● Task goal:
A word-for-word copy of the entries is the goal; leave out the pictures.

● Source information:

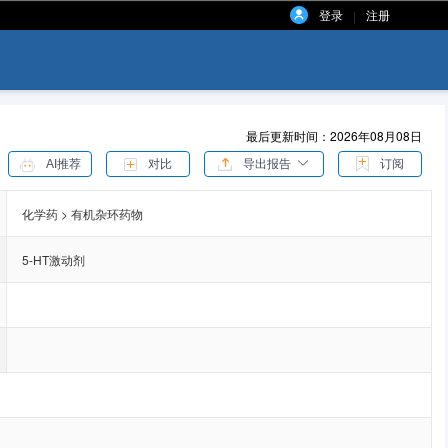
登录
注册
|
最后更新时间：2026年08月08日
AI推荐
对比
导出报告
订阅
化学药 > 有机杂环药物
5-HT激动剂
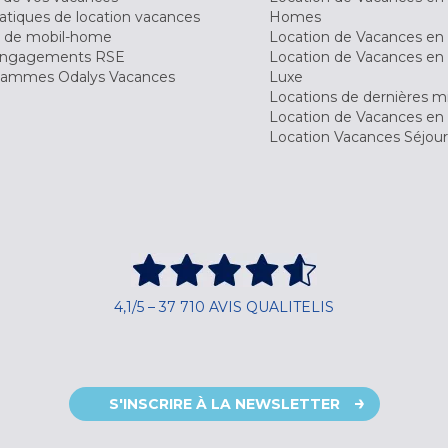
tiques de location vacances
Homes
 de mobil-home
Location de Vacances en 
engagements RSE
Location de Vacances en 
ammes Odalys Vacances
Luxe
Locations de dernières m
Location de Vacances en
Location Vacances Séjou
4,1/5 – 37 710 AVIS QUALITELIS
S'INSCRIRE À LA NEWSLETTER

● Expected output:
登录
注册
|
最后更新时间：2026年08月08日
AI推荐
对比
导出报告
订阅
化学药 > 有机杂环药物
5-HT激动剂
tiques de location vacances
Homes
 de mobil-home
Location de Vacances en 
engagements RSE
Location de Vacances en 
ammes Odalys Vacances
Luxe
Locations de dernières m
Location de Vacances en
Location Vacances Séjou
4,1/5 – 37 710 AVIS QUALITELIS
S'INSCRIRE À LA NEWSLETTER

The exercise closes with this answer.